In [1] we found that we were deleting the reservations always for a specific resource and project, regardless of the date. The solution was to introduce a timeout (with reasonable value of 20 seconds) to filter the existing reservations. Any recent reservation, created by an ongoing request transaction, is keep in the DB.

This bug shows another problem related to situations with very high concurrency. The deletion of the expired reservations cannot be executed at the same time by two or more concurrent transactions.

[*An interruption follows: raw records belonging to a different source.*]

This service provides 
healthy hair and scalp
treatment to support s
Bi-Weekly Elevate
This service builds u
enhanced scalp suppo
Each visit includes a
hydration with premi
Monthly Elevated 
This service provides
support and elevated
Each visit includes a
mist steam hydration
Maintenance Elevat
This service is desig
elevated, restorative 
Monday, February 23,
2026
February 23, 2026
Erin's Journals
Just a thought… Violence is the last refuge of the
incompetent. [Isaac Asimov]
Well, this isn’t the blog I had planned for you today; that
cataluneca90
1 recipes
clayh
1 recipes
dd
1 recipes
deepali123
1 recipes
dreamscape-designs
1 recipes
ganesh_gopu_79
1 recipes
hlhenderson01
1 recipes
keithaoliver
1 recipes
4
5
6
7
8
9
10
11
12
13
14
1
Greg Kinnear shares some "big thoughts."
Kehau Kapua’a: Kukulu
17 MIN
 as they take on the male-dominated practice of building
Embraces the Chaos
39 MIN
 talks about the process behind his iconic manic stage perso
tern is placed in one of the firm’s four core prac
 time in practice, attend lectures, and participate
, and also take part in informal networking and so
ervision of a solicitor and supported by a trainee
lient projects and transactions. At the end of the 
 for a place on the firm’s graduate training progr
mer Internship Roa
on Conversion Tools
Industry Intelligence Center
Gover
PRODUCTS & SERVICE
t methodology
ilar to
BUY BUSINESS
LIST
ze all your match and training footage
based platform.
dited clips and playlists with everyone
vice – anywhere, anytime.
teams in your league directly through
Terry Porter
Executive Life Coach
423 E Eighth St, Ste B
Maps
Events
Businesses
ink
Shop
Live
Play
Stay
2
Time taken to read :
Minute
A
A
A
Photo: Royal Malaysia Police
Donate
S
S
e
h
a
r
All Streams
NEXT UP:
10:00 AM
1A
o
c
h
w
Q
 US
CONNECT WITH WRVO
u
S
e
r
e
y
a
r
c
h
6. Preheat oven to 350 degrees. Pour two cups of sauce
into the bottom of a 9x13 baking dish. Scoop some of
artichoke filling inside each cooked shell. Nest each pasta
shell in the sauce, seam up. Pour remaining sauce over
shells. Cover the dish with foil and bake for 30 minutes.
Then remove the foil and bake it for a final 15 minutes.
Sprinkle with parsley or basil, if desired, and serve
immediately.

In case this happens, only one transaction will succeed and the others will fail, triggering the DB retry and ending in a DB lock state.

Error log: https://paste.opendev.org/show/811637/

[1]https://bugs.launchpad.net/neutron/+bug/1940311
[2]https://github.com/openstack/neutron/blob/e99d9a9d0697a21ba7ec84465f415f60041f3767/neutron/db/quota/driver_nolock.py#L53-L58

Changed in neutron:
assignee: nobody → Rodolfo Alonso (rodolfo-alonso-hernandez)
importance: Undecided → High
description: updated
Revision history for this message
OpenStack Infra (hudson-openstack) wrote : Fix proposed to neutron (master)

Fix proposed to branch: master
Review: https://review.opendev.org/c/openstack/neutron/+/821592

Changed in neutron:
status: New → In Progress
Revision history for this message
OpenStack Infra (hudson-openstack) wrote : Fix merged to neutron (master)

Reviewed: https://review.opendev.org/c/openstack/neutron/+/821592
Committed: https://opendev.org/openstack/neutron/commit/2dd3ffa271d68b4e042ff64fcc2657af6990e95f
Submitter: "Zuul (22348)"
Branch: master

commit 2dd3ffa271d68b4e042ff64fcc2657af6990e95f
Author: Rodolfo Alonso Hernandez <email address hidden>
Date: Mon Dec 13 14:29:47 2021 +0000

    Remove the expired reservations in a separate DB transaction

    In "DbQuotaNoLockDriver", when a new reservation is being made,
    first the expired reservations are removed. That guarantees the
    freshness of the existing reservations.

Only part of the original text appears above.